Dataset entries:
+++
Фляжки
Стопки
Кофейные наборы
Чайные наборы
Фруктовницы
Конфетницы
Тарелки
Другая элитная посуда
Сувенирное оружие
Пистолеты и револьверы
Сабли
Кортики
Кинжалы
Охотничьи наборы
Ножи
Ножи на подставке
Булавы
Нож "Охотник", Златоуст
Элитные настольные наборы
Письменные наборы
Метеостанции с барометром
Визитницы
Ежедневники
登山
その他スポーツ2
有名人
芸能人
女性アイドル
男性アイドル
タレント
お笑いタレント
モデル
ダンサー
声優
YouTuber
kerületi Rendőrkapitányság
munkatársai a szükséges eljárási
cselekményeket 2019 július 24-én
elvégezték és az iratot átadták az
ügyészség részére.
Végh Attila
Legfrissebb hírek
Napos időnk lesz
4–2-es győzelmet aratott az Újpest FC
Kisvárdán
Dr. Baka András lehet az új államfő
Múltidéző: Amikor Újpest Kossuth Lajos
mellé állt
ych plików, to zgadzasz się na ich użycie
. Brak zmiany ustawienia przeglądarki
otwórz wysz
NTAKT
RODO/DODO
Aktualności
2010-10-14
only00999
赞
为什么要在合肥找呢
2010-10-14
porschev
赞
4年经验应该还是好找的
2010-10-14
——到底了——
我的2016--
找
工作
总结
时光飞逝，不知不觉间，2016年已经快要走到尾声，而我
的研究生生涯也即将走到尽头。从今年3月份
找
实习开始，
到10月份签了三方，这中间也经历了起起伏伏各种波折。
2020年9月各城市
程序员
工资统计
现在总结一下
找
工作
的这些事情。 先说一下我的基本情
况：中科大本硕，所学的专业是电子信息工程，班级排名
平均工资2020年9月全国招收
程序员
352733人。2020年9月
+++
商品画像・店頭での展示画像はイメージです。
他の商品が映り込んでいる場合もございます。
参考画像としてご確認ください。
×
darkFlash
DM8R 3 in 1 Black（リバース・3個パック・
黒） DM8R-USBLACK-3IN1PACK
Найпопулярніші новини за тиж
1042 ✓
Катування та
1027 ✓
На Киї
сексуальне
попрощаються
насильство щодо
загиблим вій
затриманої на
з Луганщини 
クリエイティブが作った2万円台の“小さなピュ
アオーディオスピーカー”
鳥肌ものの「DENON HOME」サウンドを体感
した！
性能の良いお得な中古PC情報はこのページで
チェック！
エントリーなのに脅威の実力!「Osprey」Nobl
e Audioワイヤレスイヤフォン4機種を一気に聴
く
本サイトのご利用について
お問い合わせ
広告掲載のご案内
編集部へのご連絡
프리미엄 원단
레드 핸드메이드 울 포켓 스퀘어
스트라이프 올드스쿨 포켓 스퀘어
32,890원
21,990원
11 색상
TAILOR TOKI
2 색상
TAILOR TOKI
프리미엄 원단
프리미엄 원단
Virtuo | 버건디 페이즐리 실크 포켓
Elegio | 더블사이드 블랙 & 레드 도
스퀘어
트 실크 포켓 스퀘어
+++
WORK INSTRUCTION:
Each line in the entries above, starting at the line with "商品画像・店頭での展示画像はイメージです。" and ending at the line with "트 실크 포켓 스퀘어", is to be printed exactly, and only those lines.

SOLUTION TO THIS EXERCISE:
商品画像・店頭での展示画像はイメージです。
他の商品が映り込んでいる場合もございます。
参考画像としてご確認ください。
×
darkFlash
DM8R 3 in 1 Black（リバース・3個パック・
黒） DM8R-USBLACK-3IN1PACK
Найпопулярніші новини за тиж
1042 ✓
Катування та
1027 ✓
На Киї
сексуальне
попрощаються
насильство щодо
загиблим вій
затриманої на
з Луганщини 
クリエイティブが作った2万円台の“小さなピュ
アオーディオスピーカー”
鳥肌ものの「DENON HOME」サウンドを体感
した！
性能の良いお得な中古PC情報はこのページで
チェック！
エントリーなのに脅威の実力!「Osprey」Nobl
e Audioワイヤレスイヤフォン4機種を一気に聴
く
本サイトのご利用について
お問い合わせ
広告掲載のご案内
編集部へのご連絡
프리미엄 원단
레드 핸드메이드 울 포켓 스퀘어
스트라이프 올드스쿨 포켓 스퀘어
32,890원
21,990원
11 색상
TAILOR TOKI
2 색상
TAILOR TOKI
프리미엄 원단
프리미엄 원단
Virtuo | 버건디 페이즐리 실크 포켓
Elegio | 더블사이드 블랙 & 레드 도
스퀘어
트 실크 포켓 스퀘어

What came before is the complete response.